Chemical reactions are like a dance between atoms and molecules. As the dancers bounce into each other, they may react to form new combinations, or they may not. The whole process is incredibly complex and unpredictable, with many possible outcomes.
One way to simplify this dance would be to place the reactants into a single, combined quantum state. Under these circumstances, all the reacting atoms or molecules would behave similarly – more like a line dance, less like a mosh pit – and the reaction would proceed at an accelerated rate. This quantum-assisted speed-up is known as quantum superchemistry, and theorists have long predicted that it should be possible.
Researchers at the University of Chicago, US, have now spotted the first experimental evidence of quantum superchemistry in a gas of caesium molecules. The result paves the way for a deeper understanding of chemistry and an enhanced degree of control over chemical reactions.
Ultracold chemistry
To achieve this feat, a team led by Chicago’s Cheng Chin began by loading caesium atoms into an optical trap and cooling them to temperatures close to 0 K. Such extreme cooling is typical in the field of ultracold chemistry because it means that the atoms and molecules present can only exist in their lowest-energy quantum ground states. This is ideal for studying chemistry at its fundamental level, as it reduces the complexity of reactions significantly.
Once the caesium atoms were in this collective ground state, which is known as a Bose-Einstein Condensate (BEC), the researchers used an applied magnetic field and a so-called Feshbach resonance to tune the strength of the interactions between the atoms. This process converts the atomic BEC to a molecular BEC. The team monitored the dynamics of the molecule-creating reaction at the resonance, then continued monitoring after the magnetic field was turned off. At this point, the researchers imaged the unpaired atoms and newly-created molecules independently.
All for one
When the researchers analysed their data, they found that molecule formation accelerated at the value of the magnetic field that corresponded to the Feshbach resonance. The observed reactions quickly reached an equilibrium and were followed by coherent oscillations between atoms and molecules as pairs formed and broke. When the magnetic field was switched off, the reactions slowly decayed. Notably, a reaction known as three-body recombination, in which three caesium atoms come together to form Cs2 and Cs, was especially favoured.
The researchers also analysed the influence of particle numbers on the reaction dynamics and found that it fitted well with a quantum field model.
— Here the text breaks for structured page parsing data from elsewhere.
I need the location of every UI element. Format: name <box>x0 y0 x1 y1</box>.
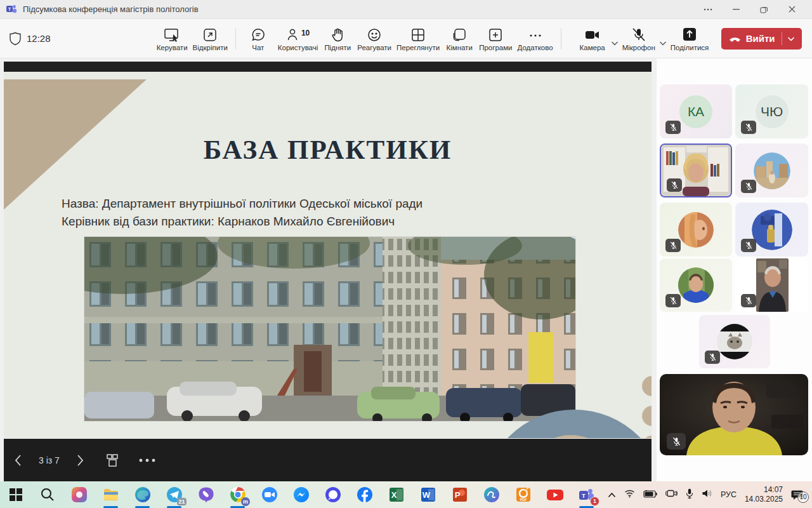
close-button[interactable] <box>778 0 806 19</box>
word-icon[interactable]: W <box>419 486 437 504</box>
telegram-badge: 21 <box>177 498 187 505</box>
pdf-app-icon[interactable]: PDF <box>514 486 532 504</box>
leave-chevron[interactable] <box>787 36 795 41</box>
viber-icon[interactable] <box>197 486 215 504</box>
tray-expand-chevron[interactable] <box>608 489 616 500</box>
share-icon <box>681 26 698 43</box>
youtube-icon[interactable] <box>546 486 564 504</box>
previous-slide-button[interactable] <box>14 454 22 467</box>
tray-camera-icon[interactable] <box>665 489 678 500</box>
slide-more-button[interactable] <box>139 458 155 462</box>
hangup-icon <box>729 36 741 42</box>
start-button[interactable] <box>6 486 25 504</box>
participant-tile-girl-avatar[interactable] <box>660 203 732 257</box>
restore-button[interactable] <box>750 0 778 19</box>
react-button[interactable]: Реагувати <box>355 21 394 57</box>
participant-tile-chyu[interactable]: ЧЮ <box>735 84 808 138</box>
windows-taskbar: 21 m X W P PDF T1 РУС 14:07 14.03 <box>0 481 812 508</box>
mic-muted-badge <box>665 294 681 307</box>
raise-hand-icon <box>331 26 344 43</box>
mic-muted-badge <box>741 121 756 134</box>
apps-button[interactable]: Програми <box>476 21 514 57</box>
control-button[interactable]: Керувати <box>154 21 190 57</box>
unpin-button[interactable]: Відкріпити <box>190 21 230 57</box>
svg-text:X: X <box>391 490 396 500</box>
participant-tile-boy-avatar[interactable] <box>660 258 732 312</box>
share-button[interactable]: Поділитися <box>668 21 711 57</box>
leave-divider <box>782 32 782 45</box>
battery-icon[interactable] <box>643 489 657 500</box>
mic-muted-badge <box>667 178 682 192</box>
chrome-icon[interactable]: m <box>228 486 247 504</box>
slide-line1: Назва: Департамент внутрішньої політики … <box>62 195 422 213</box>
tray-mic-icon[interactable] <box>686 488 693 501</box>
mic-chevron[interactable] <box>659 37 667 48</box>
teams-taskbar-icon[interactable]: T1 <box>577 486 596 504</box>
decor-dot-2 <box>642 406 652 426</box>
rooms-button[interactable]: Кімнати <box>442 21 476 57</box>
minimize-button[interactable] <box>722 0 750 19</box>
control-screen-icon <box>164 26 180 43</box>
window-title: Підсумкова конференція магістрів політол… <box>23 4 199 14</box>
chrome-meet-badge: m <box>241 497 250 506</box>
leave-button[interactable]: Вийти <box>721 28 802 50</box>
decor-dot-1 <box>642 376 652 396</box>
window-titlebar: T Підсумкова конференція магістрів політ… <box>0 0 812 19</box>
language-indicator[interactable]: РУС <box>721 490 737 499</box>
zoom-icon[interactable] <box>260 486 278 504</box>
svg-text:PDF: PDF <box>520 498 527 502</box>
decor-dot-3 <box>642 436 652 438</box>
rooms-icon <box>452 26 467 43</box>
speaker-icon[interactable] <box>702 489 712 500</box>
avatar-photo-emblem <box>752 210 792 250</box>
avatar-initials: ЧЮ <box>756 95 789 128</box>
excel-icon[interactable]: X <box>387 486 405 504</box>
edge-icon[interactable] <box>133 486 152 504</box>
search-icon[interactable] <box>38 486 56 504</box>
participants-panel: КА ЧЮ <box>657 58 812 481</box>
mic-muted-badge <box>667 433 686 450</box>
people-count: 10 <box>301 29 310 37</box>
participant-tile-large-video[interactable] <box>660 374 808 455</box>
chat-button[interactable]: Чат <box>241 21 275 57</box>
teams-logo-icon: T <box>6 4 17 15</box>
next-slide-button[interactable] <box>76 454 84 467</box>
camera-icon <box>584 26 601 43</box>
signal-icon[interactable] <box>324 486 342 504</box>
presentation-top-strip <box>4 62 652 72</box>
more-button[interactable]: Додатково <box>515 21 556 57</box>
meeting-timer: 12:28 <box>27 33 51 44</box>
facebook-icon[interactable] <box>355 486 374 504</box>
wifi-icon[interactable] <box>624 489 635 500</box>
camera-chevron[interactable] <box>611 37 619 48</box>
participant-tile-portrait-video[interactable] <box>735 258 808 312</box>
copilot-icon[interactable] <box>70 486 88 504</box>
smiley-icon <box>367 26 382 43</box>
participant-tile-emblem-avatar[interactable] <box>735 203 808 257</box>
powerpoint-icon[interactable]: P <box>450 486 469 504</box>
mic-muted-badge <box>665 121 681 134</box>
view-button[interactable]: Переглянути <box>394 21 442 57</box>
mic-muted-badge <box>741 239 756 252</box>
camera-button[interactable]: Камера <box>575 21 610 57</box>
window-more-button[interactable] <box>694 0 722 19</box>
meeting-toolbar: 12:28 Керувати Відкріпити Чат 10 Користу… <box>0 19 812 58</box>
people-button[interactable]: 10 Користувачі <box>275 21 320 57</box>
canva-icon[interactable] <box>482 486 501 504</box>
notification-count-badge: 10 <box>797 491 809 503</box>
raise-hand-button[interactable]: Підняти <box>320 21 355 57</box>
avatar-initials: КА <box>679 95 712 128</box>
unpin-icon <box>202 26 218 43</box>
shield-icon <box>9 32 22 46</box>
clock[interactable]: 14:07 14.03.2025 <box>745 485 783 504</box>
slide-grid-button[interactable] <box>105 453 120 468</box>
telegram-icon[interactable]: 21 <box>165 486 183 504</box>
mic-button[interactable]: Мікрофон <box>620 21 658 57</box>
file-explorer-icon[interactable] <box>102 486 120 504</box>
participant-tile-city-avatar[interactable] <box>735 144 808 197</box>
participant-tile-cat-avatar[interactable] <box>699 315 770 368</box>
participant-tile-active-speaker-video[interactable] <box>660 144 732 197</box>
participant-tile-ka[interactable]: КА <box>660 84 732 138</box>
messenger-icon[interactable] <box>292 486 310 504</box>
notification-center-button[interactable]: 10 <box>791 490 803 500</box>
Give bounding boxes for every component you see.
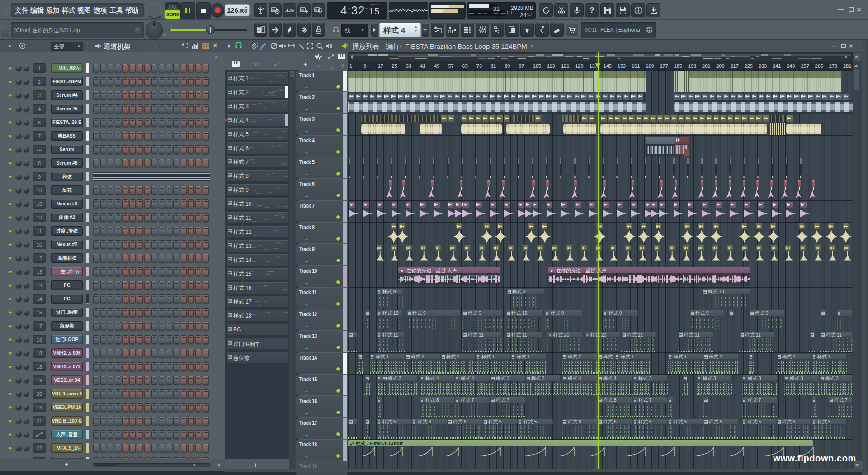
svg-text:6: 6 — [21, 44, 24, 48]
In particular, they saw evidence of the so-called Bose enhancement – the tell-tale sign of quantum-accelerated reactions – in the faster oscillations that occurred at higher sample densities.
According to Chin, these experimental results lined up with theoretical predictions. “This has been a scientific goal for 20 years, so it’s a very exciting era,” he told the University of Chicago press office. Traditional chemistry, he added, is like “rolling the dice”, with reaction outcomes dependent on probability. With the new technique, one can steer the molecules into an identical state.
Although this experiment was performed with simple, two-atom molecules, the team plan to work their way up to handling larger and more complex molecules. “How far we can push our understanding and our knowledge of quantum engineering, into more complicated molecules, is a major research direction in this scientific community,” Chin said.
A specific kind of chemical reaction
Uwe Fischer, a physicist at the Seoul National University in Korea who was not involved in the research, notes that the chemical reactions studied in this work are defined in a rather narrow and specific context that will be unfamiliar to many chemists. Nevertheless, he says the result is important because it marks the first time that superchemistry has been observed experimentally.
Interactions between ultracold molecules controlled by physicists
Florian Schreck, a physicist from the University of Amsterdam in the Netherlands who was also not involved in the research, agrees that the result is crucial for this sub-section of quantum chemistry, as it verifies something that was predicted a long time ago, but was never previously seen. He attributes some credit for the result to the “exquisite control” the researchers had over their experimental set-up, such as the stability of the magnetic field. He adds that the many-body quantum effects the Chicago team see at work in a chemical reaction can probably be extended to more complex situations, giving tighter control over reactions at ultracold temperatures. Finally, Schreck notes that the experiment adds a lot of detail on what happens during a reaction, which should help theorists refine their models.
The research is described in Nature Physics.